Recorded data:
· · · ·

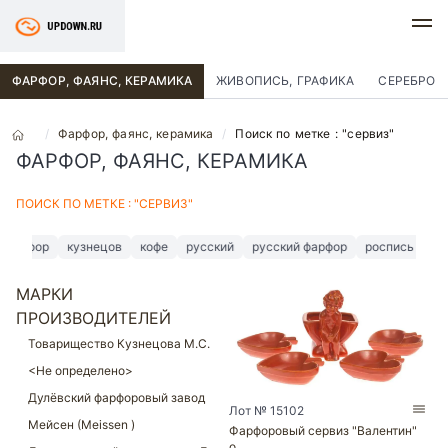
ФАРФОР, ФАЯНС, КЕРАМИКА
ЖИВОПИСЬ, ГРАФИКА
СЕРЕБРО
Фарфор, фаянс, керамика
Поиск по метке : "сервиз"
ФАРФОР, ФАЯНС, КЕРАМИКА
ПОИСК ПО МЕТКЕ : "СЕРВИЗ"
фарфор
кузнецов
кофе
русский
русский фарфор
роспись
чай
МАРКИ
ПРОИЗВОДИТЕЛЕЙ
Лот № 15102
Фарфоровый сервиз "Валентин"
о…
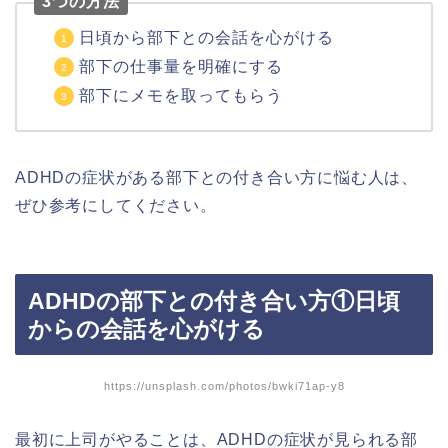
3つの方法
日頃から部下との会話を心がける
部下の仕事量を明確にする
部下にメモを取ってもらう
ADHDの症状がある部下との付き合い方に悩む人は、
ぜひ参考にしてください。
ADHDの部下との付き合い方①日頃
からの会話を心がける
https://unsplash.com/photos/bwki71ap-y8
最初に上司がやることは、ADHDの症状が見られる部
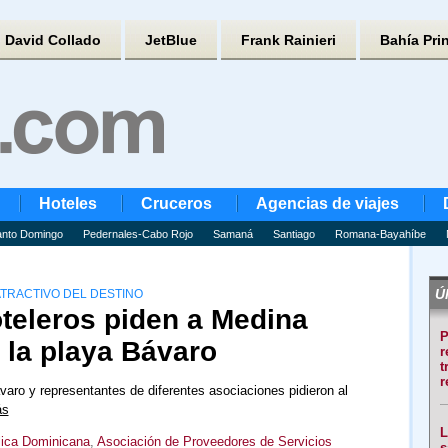
David Collado
JetBlue
Frank Rainieri
Bahía Pri
Hoteles
Cruceros
Agencias de viajes
nto Domingo
Pedernales-Cabo Rojo
Samaná
Santiago
Romana-Bayahíbe
Úl
ATRACTIVO DEL DESTINO
teleros piden a Medina
P
e la playa Bávaro
r
t
r
varo y representantes de diferentes asociaciones pidieron al
ás
L
lica Dominicana
,
Asociación de Proveedores de Servicios
s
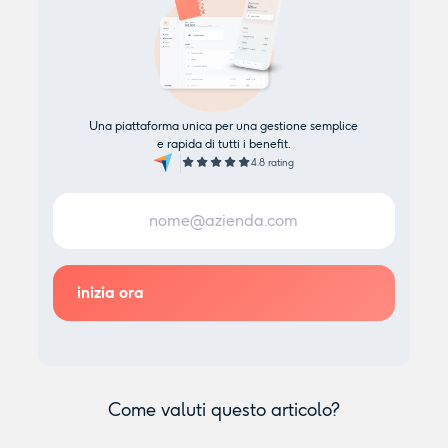
Una piattaforma unica per una gestione semplice
e rapida di tutti i benefit.
4.8 rating
Come valuti questo articolo?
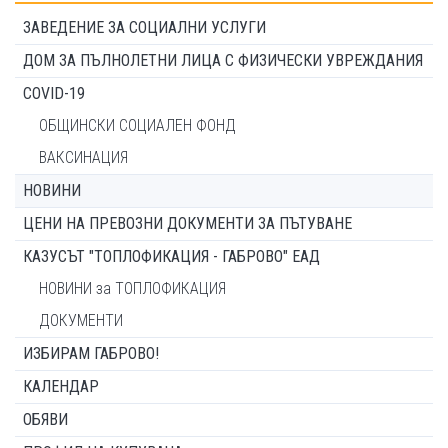
ЗАВЕДЕНИЕ ЗА СОЦИАЛНИ УСЛУГИ
ДОМ ЗА ПЪЛНОЛЕТНИ ЛИЦА С ФИЗИЧЕСКИ УВРЕЖДАНИЯ
COVID-19
ОБЩИНСКИ СОЦИАЛЕН ФОНД
ВАКСИНАЦИЯ
НОВИНИ
ЦЕНИ НА ПРЕВОЗНИ ДОКУМЕНТИ ЗА ПЪТУВАНЕ
КАЗУСЪТ "ТОПЛОФИКАЦИЯ - ГАБРОВО" ЕАД
НОВИНИ за ТОПЛОФИКАЦИЯ
ДОКУМЕНТИ
ИЗБИРАМ ГАБРОВО!
КАЛЕНДАР
ОБЯВИ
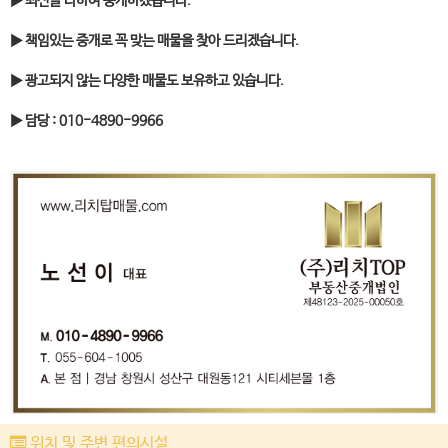
▶ 최선을 다하여 중개하겠습니다.
▶ 책임있는 중개로 꼭 맞는 매물을 찾아 드리겠습니다.
▶ 광고되지 않는 다양한 매물도 보유하고 있습니다.
▶ 담당 : 010-4890-9966
위치 및 주변 편의시설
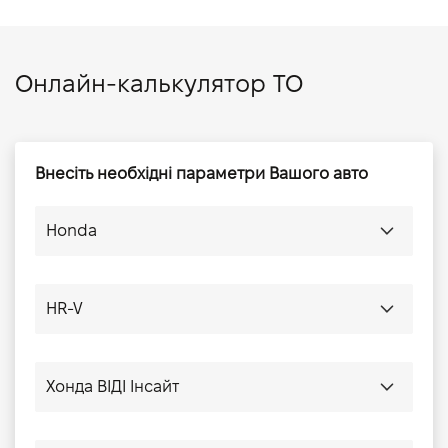
Онлайн-калькулятор ТО
Внесіть необхідні параметри Вашого авто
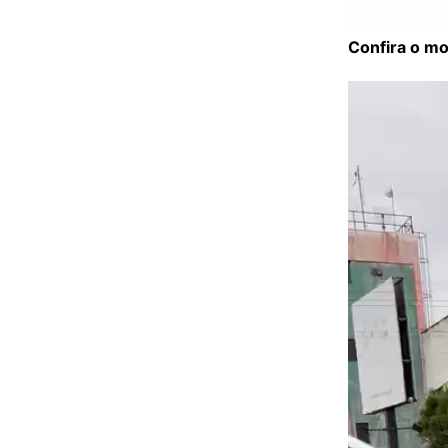
Confira o mo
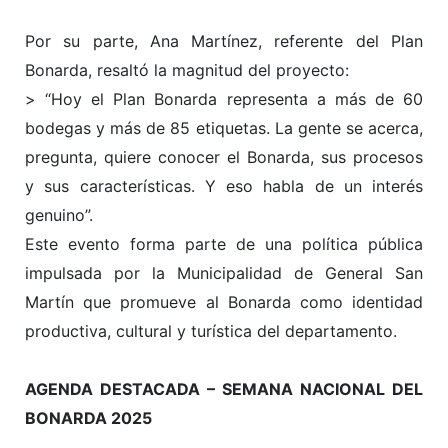
Por su parte, Ana Martínez, referente del Plan
Bonarda, resaltó la magnitud del proyecto:
> “Hoy el Plan Bonarda representa a más de 60
bodegas y más de 85 etiquetas. La gente se acerca,
pregunta, quiere conocer el Bonarda, sus procesos
y sus características. Y eso habla de un interés
genuino”.
Este evento forma parte de una política pública
impulsada por la Municipalidad de General San
Martín que promueve al Bonarda como identidad
productiva, cultural y turística del departamento.
AGENDA DESTACADA – SEMANA NACIONAL DEL
BONARDA 2025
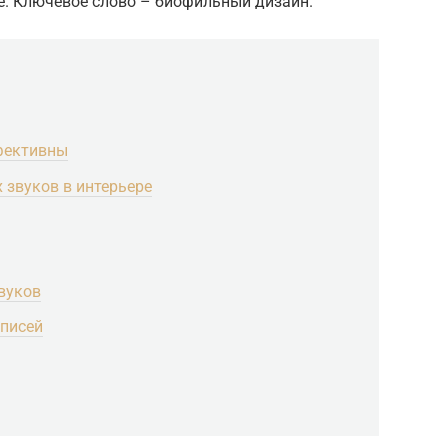
е. Ключевое слово – биофильный дизайн.
фективны
 звуков в интерьере
вуков
аписей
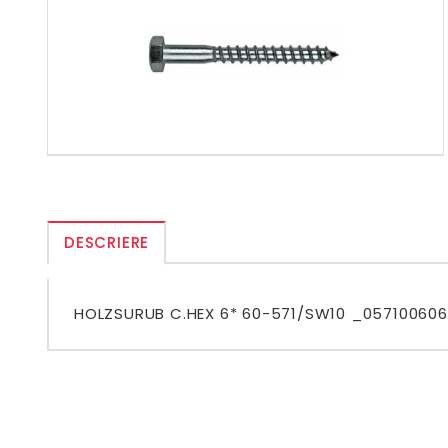
DESCRIERE
HOLZSURUB C.HEX 6* 60-571/SW10 _05710060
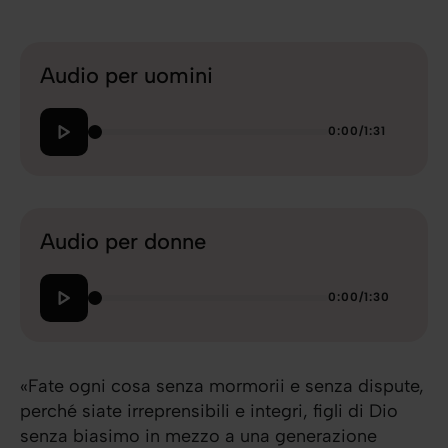
Audio per uomini
0:00
/
1:31
Audio per donne
0:00
/
1:30
«Fate ogni cosa senza mormorii e senza dispute,
perché siate irreprensibili e integri, figli di Dio
senza biasimo in mezzo a una generazione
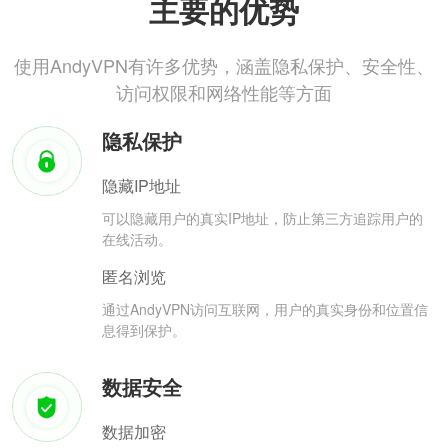
主要的优势
使用AndyVPN有许多优势，涵盖隐私保护、安全性、
访问权限和网络性能等方面
隐私保护
隐藏IP地址
可以隐藏用户的真实IP地址，防止第三方追踪用户的
在线活动。
匿名浏览
通过AndyVPN访问互联网，用户的真实身份和位置信
息得到保护。
数据安全
数据加密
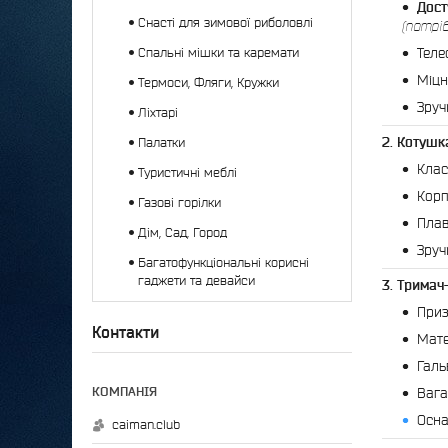
Дост
Снасті для зимової риболовлі
(потрі
Теле
Спальні мішки та каремати
Міцн
Термоси, Фляги, Кружки
Зруч
Ліхтарі
2. Котушк
Палатки
Клас
Туристичні меблі
Корп
Газові горілки
Плав
Дім, Сад, Город
Зруч
Багатофункціональні корисні
гаджети та девайси
3. Тримач
Приз
Контакти
Мате
Галь
Вага:
Осна
caiman.club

· · · ·

> Problem
In the entries above, find the line containing "Asociación de Proveedores de Servicios" and the line containing "a más de 60"; give again exactly those two lines and every line between them, minus the pictures.

> Written reply
Asociación de Proveedores de Servicios
s
Una piattaforma unica per una gestione semplice
e rapida di tutti i benefit.
4.8 rating
Come valuti questo articolo?
ЗАВЕДЕНИЕ ЗА СОЦИАЛНИ УСЛУГИ
ДОМ ЗА ПЪЛНОЛЕТНИ ЛИЦА С ФИЗИЧЕСКИ УВРЕЖДАНИЯ
COVID-19
ОБЩИНСКИ СОЦИАЛЕН ФОНД
ВАКСИНАЦИЯ
НОВИНИ
ЦЕНИ НА ПРЕВОЗНИ ДОКУМЕНТИ ЗА ПЪТУВАНЕ
КАЗУСЪТ "ТОПЛОФИКАЦИЯ - ГАБРОВО" ЕАД
НОВИНИ за ТОПЛОФИКАЦИЯ
ДОКУМЕНТИ
ИЗБИРАМ ГАБРОВО!
КАЛЕНДАР
ОБЯВИ
▶ 최선을 다하여 중개하겠습니다.
▶ 책임있는 중개로 꼭 맞는 매물을 찾아 드리겠습니다.
▶ 광고되지 않는 다양한 매물도 보유하고 있습니다.
▶ 담당 : 010-4890-9966
위치 및 주변 편의시설
Онлайн-калькулятор ТО
Внесіть необхідні параметри Вашого авто
Confira o mo
Por su parte, Ana Martínez, referente del Plan
Bonarda, resaltó la magnitud del proyecto:
> “Hoy el Plan Bonarda representa a más de 60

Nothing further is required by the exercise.